Susanne G. hatte zu beiden Angeklagten in NSU-Verfahren ein enges Verhältnis und betreute sie über die Initiative Gefangenenhilfe. Die Unterstützung für Szeneangehörige in Haft ist ein konstantes Arbeitsfeld der extremen Rechten. Zuspruch soll sie in der Szene halten. Damit konterkarieren diese Organisationen einen Teil des gewünschtes Zweckes von Haft, die Besserung. Bekannt war hier etwa der 2011 verbotene Verein „Hilfsorganisation für nationale politische Gefangene und deren Angehörige“ (HNG). Die „Gefangenenhilfe“ ist in Schweden als Verein eingetragen.

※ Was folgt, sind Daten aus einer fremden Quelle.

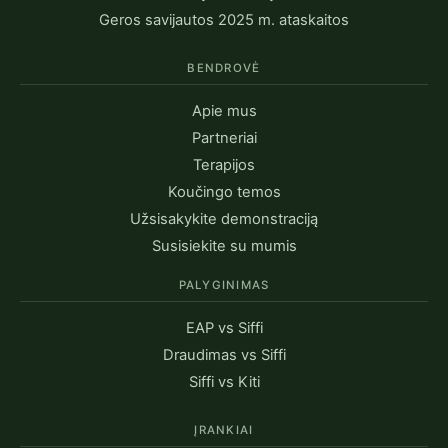
Geros savijautos 2025 m. ataskaitos
BENDROVĖ
Apie mus
Partneriai
Terapijos
Koučingo temos
Užsisakykite demonstraciją
Susisiekite su mumis
PALYGINIMAS
EAP vs Siffi
Draudimas vs Siffi
Siffi vs Kiti
ĮRANKIAI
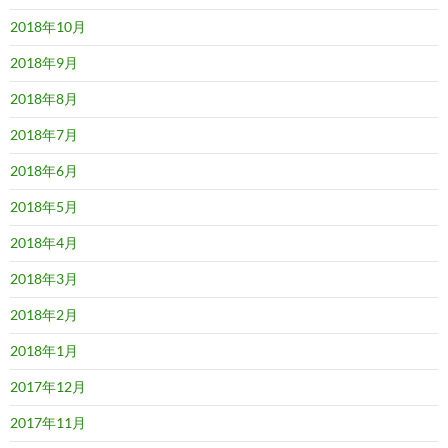
2018年10月
2018年9月
2018年8月
2018年7月
2018年6月
2018年5月
2018年4月
2018年3月
2018年2月
2018年1月
2017年12月
2017年11月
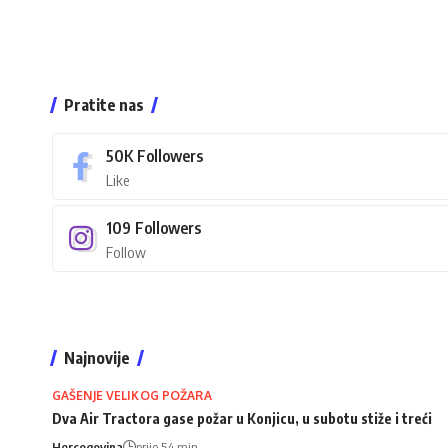
Pratite nas
50K
Followers
Like
109
Followers
Follow
Najnovije
GAŠENJE VELIKOG POŽARA
Dva Air Tractora gase požar u Konjicu, u subotu stiže i treći
Hercegovina
prije 54 min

Für André Eminger war sie die „Susl“. Die Heilprakterin betreute zunächst Wohlleben, später Eminger in deren Zeit in Untersuchungshaft. Den umfangreicheren Briefverkehr deponierte Susanne G. vor ihrer Flucht zusammen mit den Devotionalien auf dem Dachboden ihres älteren Sohnes, wohl um sie dem Zugriff der Behörden zu entziehen. Am Ende war es Susanne G., die Eminger mit ihrem Auto abholte, als er nach Urteilsverkündung im NSU-Prozess aus der U-Haft entlassen wurde. Der Fachjournalist Robert Andreasch hat das Verhältnis von Susanne G. zu den beiden Angeklagten in einem Artikel für NSU-Watch ausführlich beschrieben. Die Abladung von Wohlleben und Eminger folgt für ihn der schon beim NSU-Prozess beobachteten Haltung, gegenüber Neonazis nachgiebig zu reagieren.

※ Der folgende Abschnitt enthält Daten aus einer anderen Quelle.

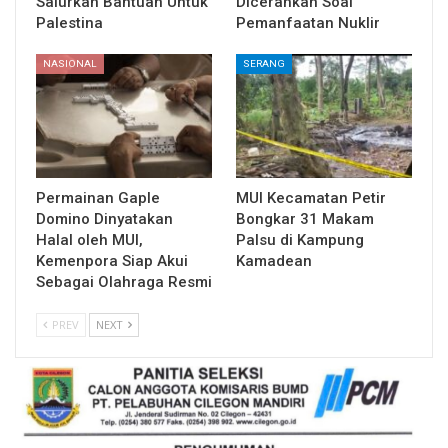
Salurkan Bantuan Untuk
Dicerahkan Soal
Palestina
Pemanfaatan Nuklir
NASIONAL
SERANG
Permainan Gaple
MUI Kecamatan Petir
Domino Dinyatakan
Bongkar 31 Makam
Halal oleh MUI,
Palsu di Kampung
Kemenpora Siap Akui
Kamadean
Sebagai Olahraga Resmi
PREV
NEXT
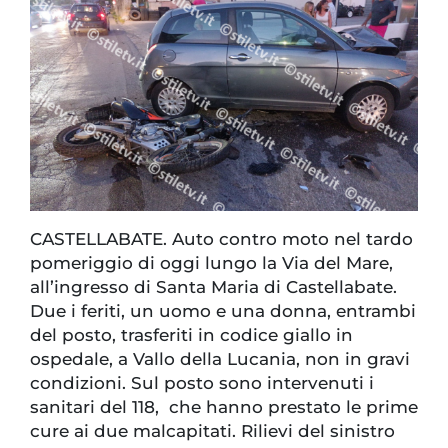
CASTELLABATE. Auto contro moto nel tardo
pomeriggio di oggi lungo la Via del Mare,
all’ingresso di Santa Maria di Castellabate.
Due i feriti, un uomo e una donna, entrambi
del posto, trasferiti in codice giallo in
ospedale, a Vallo della Lucania, non in gravi
condizioni. Sul posto sono intervenuti i
sanitari del 118, che hanno prestato le prime
cure ai due malcapitati. Rilievi del sinistro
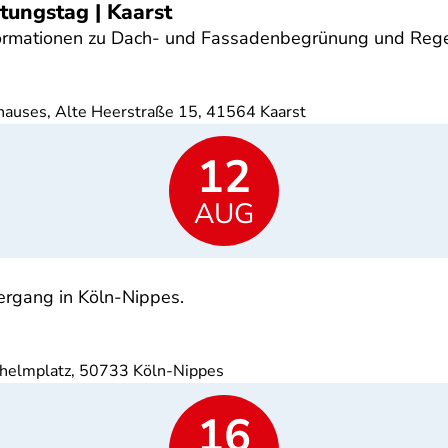
tungstag | Kaarst
Informationen zu Dach- und Fassadenbegrünung und Re
hauses, Alte Heerstraße 15, 41564 Kaarst
12
AUG
ergang in Köln-Nippes.
lhelmplatz, 50733 Köln-Nippes
16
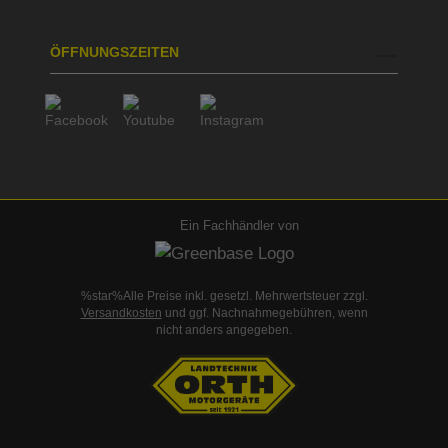
ÖFFNUNGSZEITEN
Ein Fachhändler von
%star%Alle Preise inkl. gesetzl. Mehrwertsteuer zzgl.
Versandkosten
und ggf. Nachnahmegebühren, wenn
nicht anders angegeben.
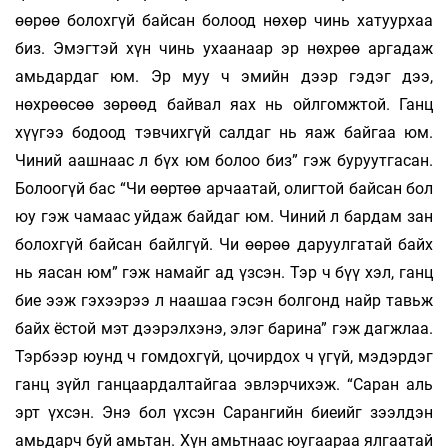
өөрөө болохгүй байсан болоод нөхөр чинь хатуурхаа
биз. Эмэгтэй хүн чинь ухаанаар эр нөхрөө аргадаж
амьдардаг юм. Эр муу ч эмийн дээр гэдэг дээ,
нөхрөөсөө зөрөөд байвал яах нь ойлгомжтой. Ганц
хүүгээ бодоод тэвчихгүй салдаг нь яаж байгаа юм.
Чиний аашнаас л бүх юм болоо биз” гэж буруутгасан.
Болоогүй бас “Чи өөртөө арчаатай, олигтой байсан бол
юу гэж чамаас уйдаж байдаг юм. Чиний л бардам зан
болохгүй байсан байлгүй. Чи өөрөө даруулгатай байх
нь яасан юм” гэж намайг ад үзсэн. Тэр ч бүү хэл, ганц
бие ээж гэхээрээ л наашаа гэсэн болгонд найр тавьж
байх ёстой мэт дээрэлхэнэ, элэг барина” гэж дагжлаа.
Тэрбээр юунд ч гомдохгүй, цочирдох ч үгүй, мэдэрдэг
ганц зүйл ганцаардалтайгаа эвлэрчихэж. “Саран аль
эрт үхсэн. Энэ бол үхсэн Сарангийн биеийг зээлдэн
амьдарч буй амьтан. Хүн амьтнаас юугаараа ялгаатай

Sechs Jahre Freiheitsstrafe gefordert

In einer von ihren Anwälten verlesenen Erklärung stellte sich Susanne G. zuletzt als Opfer dar. Die schusssichere Weste habe sie aus Angst vor der Polizei, die Feuerwerkskörper seien von Silvester übrig geblieben, der Benzinkanister im Dieselfahrzeug für ihr Motorrad, der Rest für Camping. Laut Robert Andreasch nutzt Wolfram Nahrath sein Plädoyer wie schon im NSU-Prozess für verharmlosende Aussagen über den Nationalsozialismus. Entsprechende Anträge hatte es auch schon früher gegeben, mit denen Nahrath und Schneider versuchten, die gewaltbereiten Charakter rechtsextremer Ideologie zu kaschieren. Sie forderten für ihre Mandantin in den wesentlichen Punkten Freispruch, lediglich eine kleine Geldstrafe für einen gefundenen Schlagring, Haftentschädigung und wohl am wichtigsten: die Herausgabe ihres beschlagnahmten Eigentums.

Die vom Gericht beauftragte Psychologin hält die Angeklagte für schuldfähig, eine Erkrankung habe sie nicht feststellen können. Susanne G. sei es gewohnt, sich in männerdominierten Szenen zu behaupten, vor dem Dritten Weg etwa in diversen Rockerclubs, sie sei hart zu sich, aber auch leicht kränkbar und habe ein ausgeprägtes Schwarz-Weiß-Denken.

Der Generalbundesanwalt sieht die Anklage in allen Punkten bestätigt und beantragte eine Freiheitsstrafe von sechs Jahren. Die beiden Nebenklagevertreter forderten eine deutlich höhere Freiheitsstrafe von acht Jahren. Sie begründen ihre höhere Forderung bei der Gesamtstrafe mit einem höheren Strafmaß für die Drohbriefserie gegenüber ihren Mandanten.